**Task goal**. With the line containing "смешанных грядок: что с чем сажать на огороде" as the starting point, output the remaining lines of the data exactly as they are, through the last.

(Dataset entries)

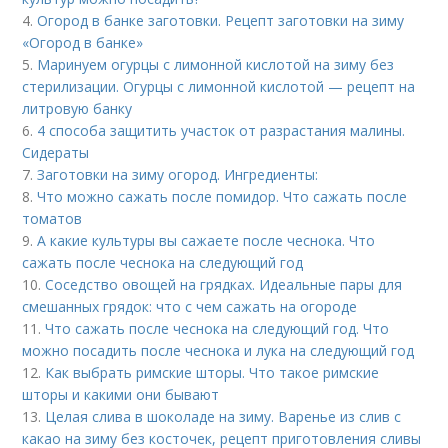
4.
Огород в банке заготовки. Рецепт заготовки на зиму
«Огород в банке»
5.
Маринуем огурцы с лимонной кислотой на зиму без
стерилизации. Огурцы с лимонной кислотой — рецепт на
литровую банку
6.
4 способа защитить участок от разрастания малины.
Сидераты
7.
Заготовки на зиму огород. Ингредиенты:
8.
Что можно сажать после помидор. Что сажать после
томатов
9.
А какие культуры вы сажаете после чеснока. Что
сажать после чеснока на следующий год
10.
Соседство овощей на грядках. Идеальные пары для
смешанных грядок: что с чем сажать на огороде
11.
Что сажать после чеснока на следующий год. Что
можно посадить после чеснока и лука на следующий год
12.
Как выбрать римские шторы. Что такое римские
шторы и какими они бывают
13.
Целая слива в шоколаде на зиму. Варенье из слив с
какао на зиму без косточек, рецепт приготовления сливы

**Your solution**.
смешанных грядок: что с чем сажать на огороде
11.
Что сажать после чеснока на следующий год. Что
можно посадить после чеснока и лука на следующий год
12.
Как выбрать римские шторы. Что такое римские
шторы и какими они бывают
13.
Целая слива в шоколаде на зиму. Варенье из слив с
какао на зиму без косточек, рецепт приготовления сливы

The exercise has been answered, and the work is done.